Retype every line from the top of the entries down to the one with "شركة كشف تسربات المياه بالرياض من", both included, and skip the pictures.
(MATERIAL FOR THIS EXERCISE)
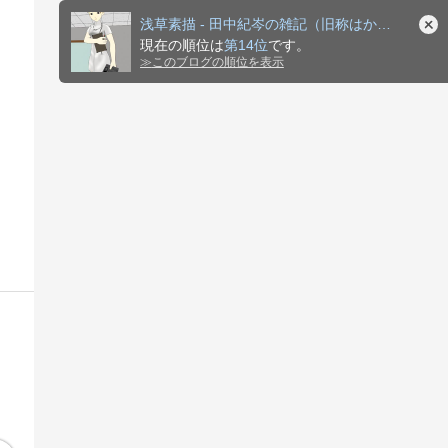
浅草素描 - 田中紀岑の雑記（旧称はかもなきこと）
現在の順位は
第14位
です。
≫
このブログの順位を表示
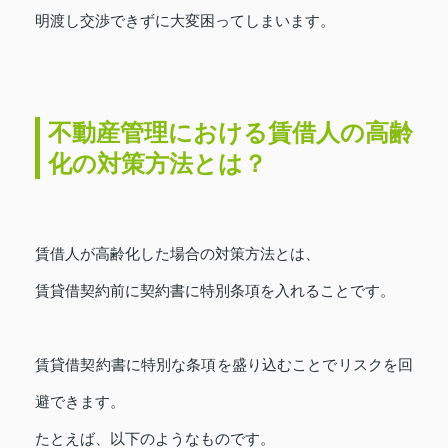
明渡し交渉できずに大変困ってしまいます。
不動産管理における賃借人の高齢
化の対策方法とは？
賃借人が高齢化した場合の対策方法とは、
賃貸借契約前に契約書に特別条項を入れることです。
賃貸借契約書に特別な条項を盛り込むことでリスクを回
避できます。
たとえば、以下のようなものです。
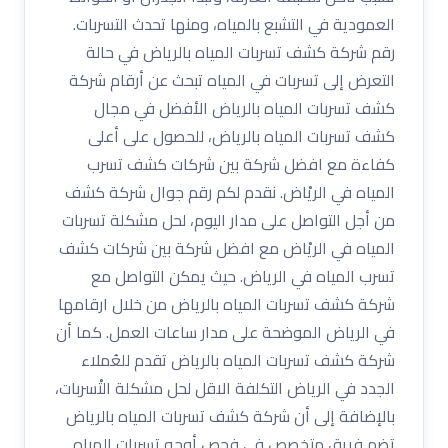
العمودية في التشبع بالمياه، ومنها تحدث التسربات.
رقم شركة كشف تسربات المياه بالرياض في حالة
التعرض إلى تسربات في المياه تبحث عن أرقام شركة
كشف تسربات المياه بالرياض الأفضل في مجال
كشف تسربات المياه بالرياض، للحصول على أعلى
كفاءة مع افضل شركة بين شركات كشف تسرب
المياه في الريْاض. نقدم لكم رقم جوال شركة كشف
من أجل التواصل على مدار اليوم، لحل مشكلة تسربات
المياه في الريْاض مع افضل شركة بين شركات كشف
تسرب المياه في الرياض. حيث يمكن التواصل مع
شركة كشف تسربات المياه بالرياض من خلال ارقامها
في الرياض الموضحة على مدار ساعات العمل. كما أن
شركة كشف تسربات المياه بالرياض تقدم للعُملاء
الجدد في الرياض التكلفة الاقل لحل مشكلة التْسربات،
بالإضافة إلى أن شركة كشف تسربات المياه بالرياض
تضم فريق متخصص في فحص أوجه تسربات المياه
(End MATERIAL FOR THIS EXERCISE)
REPLY TO THE EXERCISE:
浅草素描 - 田中紀岑の雑記（旧称はかもなきこと）
現在の順位は
第14位
です。
≫
このブログの順位を表示
明渡し交渉できずに大変困ってしまいます。
不動産管理における賃借人の高齢
化の対策方法とは？
賃借人が高齢化した場合の対策方法とは、
賃貸借契約前に契約書に特別条項を入れることです。
賃貸借契約書に特別な条項を盛り込むことでリスクを回
避できます。
たとえば、以下のようなものです。
العمودية في التشبع بالمياه، ومنها تحدث التسربات.
رقم شركة كشف تسربات المياه بالرياض في حالة
التعرض إلى تسربات في المياه تبحث عن أرقام شركة
كشف تسربات المياه بالرياض الأفضل في مجال
كشف تسربات المياه بالرياض، للحصول على أعلى
كفاءة مع افضل شركة بين شركات كشف تسرب
المياه في الريْاض. نقدم لكم رقم جوال شركة كشف
من أجل التواصل على مدار اليوم، لحل مشكلة تسربات
المياه في الريْاض مع افضل شركة بين شركات كشف
تسرب المياه في الرياض. حيث يمكن التواصل مع
شركة كشف تسربات المياه بالرياض من خلال ارقامها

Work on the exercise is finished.